Isn't that stuff more than a little hard to ignite?
  ...lew...


----------



## Brian Rupnow (Nov 10, 2010)

There are excellent plans posted on this forum for a small engine called the "Tiny". I believe that right now someone is working on making it a hit and miss engine. I am working on a small hit and miss engine that was designed by a Mr. Kerzel in Florida. ---see "Brian builds the Kerzel Hit and Miss engine"--Link to plans is in my very first post. But vegetable oil???? Never heard of that one, at least not in a model.


----------



## hopeless (Nov 11, 2010)

to run on veg oil? that would require a diesel model as most hit & miss I have seen or read about are petrol or similar. 
But you never know just what is out there unless you ask I guess
Pete


----------



## Maryak (Nov 11, 2010)

Maybe Hit and Miss versus Hot Bulb have crossed each other. I know I managed to mix em up when pondering these engines. :

Best Regards
Bob


----------



## cfellows (Nov 11, 2010)

To burn any kind of heavier fuel like vegetable oil, turpentine, kerosene, diesel fuel, etc., requires vaporizing the fuel before it will ignite. In modern diesels, this is accomplished by injecting a thin stream of diesel fuel into air that is superheated in the combustion chamber by extreme compression.  Although I have found two examples of model, injected diesel engines running on youtube, they are scarce and virtually no informaton is available for them

In earlier engines, a bulb or tube was superheated by an external flame, at least to get it started. Fuel was injected or drawn into the heated bulb or tube and vaporized during the intake stroke. On the compression stroke, air was forced into the bulb or past the tube and combined with the vaporized fuel to ignite the mixture. Once the engine was running, engine combustion would keep the bulb or tube hot and the external flame could be removed.

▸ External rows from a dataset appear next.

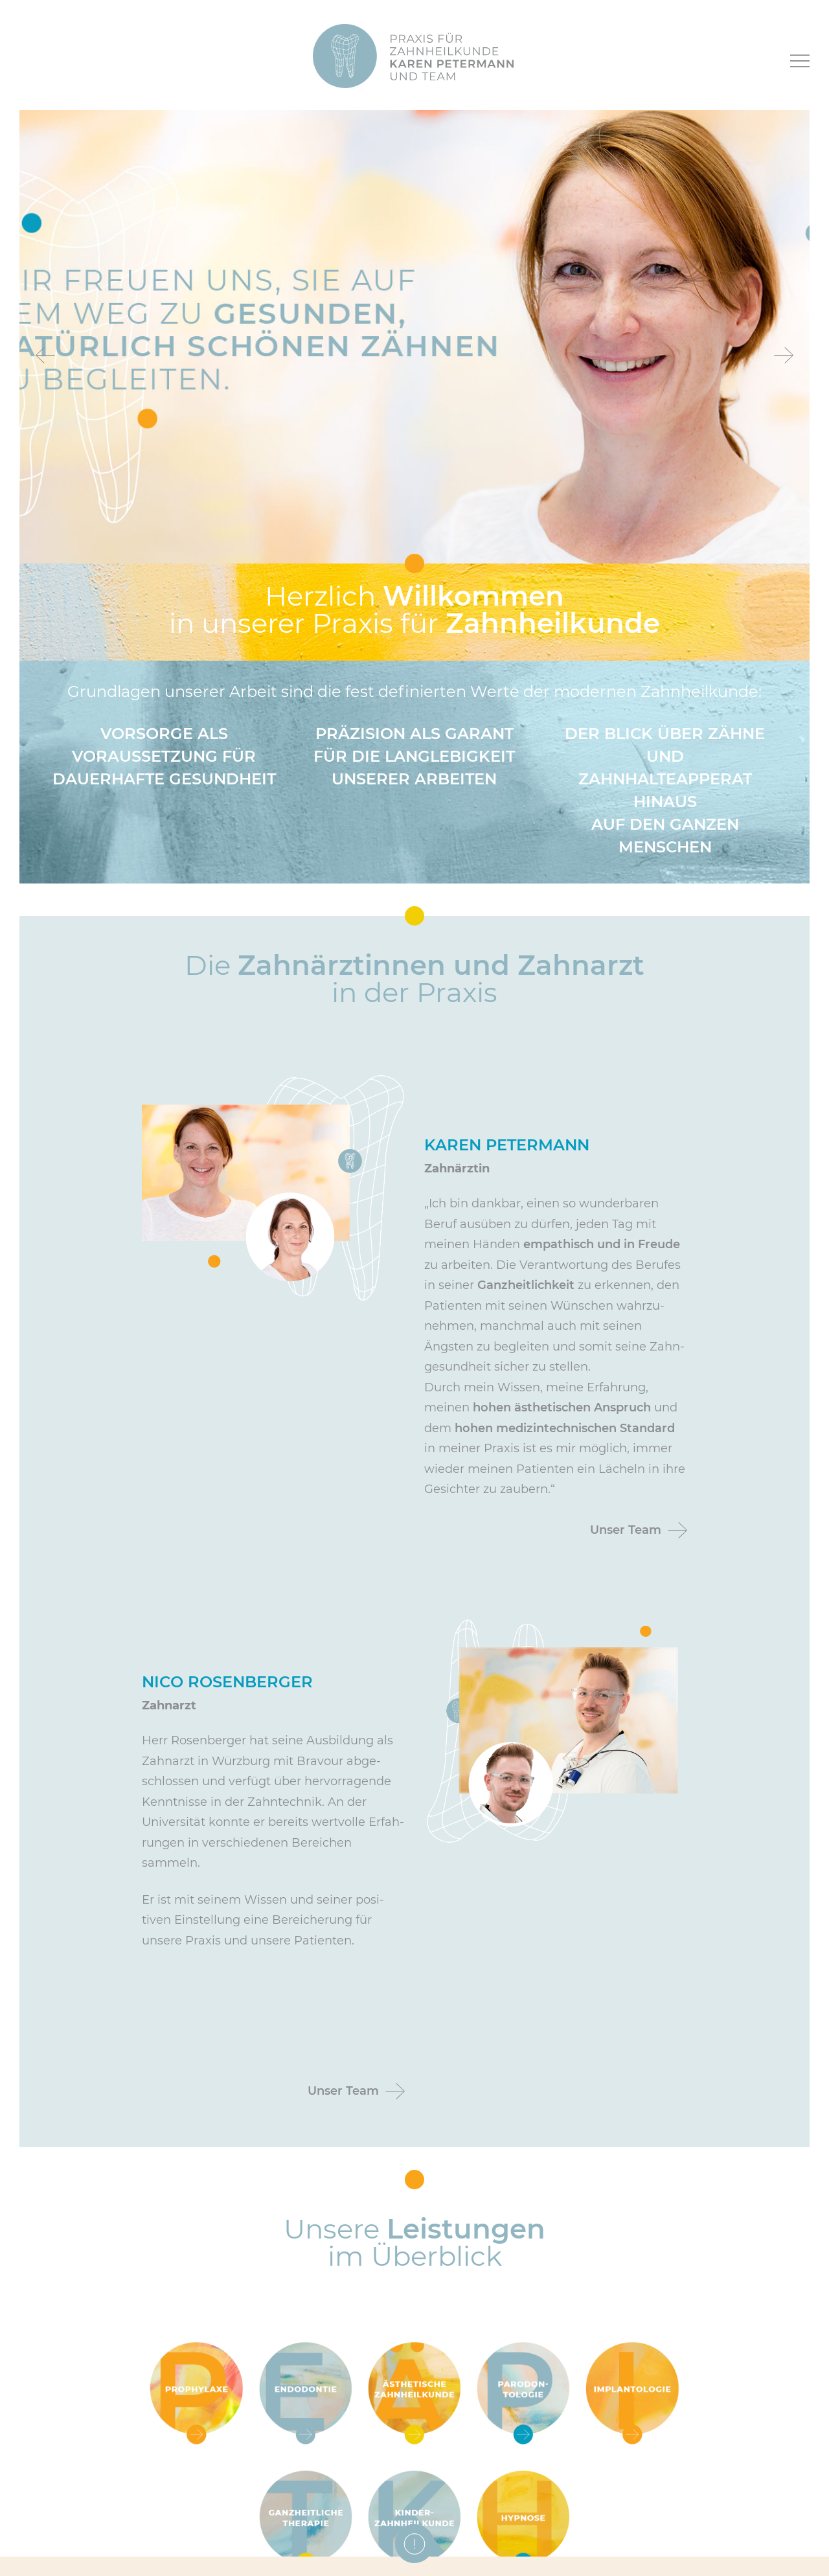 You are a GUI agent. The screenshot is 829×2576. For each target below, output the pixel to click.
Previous (45, 355)
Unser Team (625, 1530)
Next (783, 355)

The short answer to your question is that I have been unable to find any plans for hot tube or hot bulb engines currently available, even though I have been looking for some months now. There are recent examples of casting kits for engines that run on hot tube ignition, but are not currently available. A hit and miss version of a hot tube engine requires a constant external flame since the combustion cycles are too far apart to keep the hot tube hot. There are a few working models of hot tube engines built by individuals that burn kerosene or turpentine, but there are no plans available for them. I have not seen any models that burn vegetable oil.

Looks like this is your chance to break new ground!  

Chuck


----------



## dparker (Nov 11, 2010)

Hello All: Some of the old farm engines with a water hopper for cooling would run on kerosene. The carburetor had a bowl or pot probably a pint or less capacity, which held gasoline to start the engine and when it was warmed up you could switch over to the kerosene in the fuel tank. There was even some of the old single cylinder farm engines that had a water injection system to inhibit engine knock when they were warm and loaded running some machinery. Many many innovative ideas were tried in the early days of "gasoline engines".
A good indepth book on IC engines is "INTERNAL FIRE". 
don


----------



## Brian Rupnow (Nov 11, 2010)

One post to his credit and no responses---Wonder if it was a troll???


----------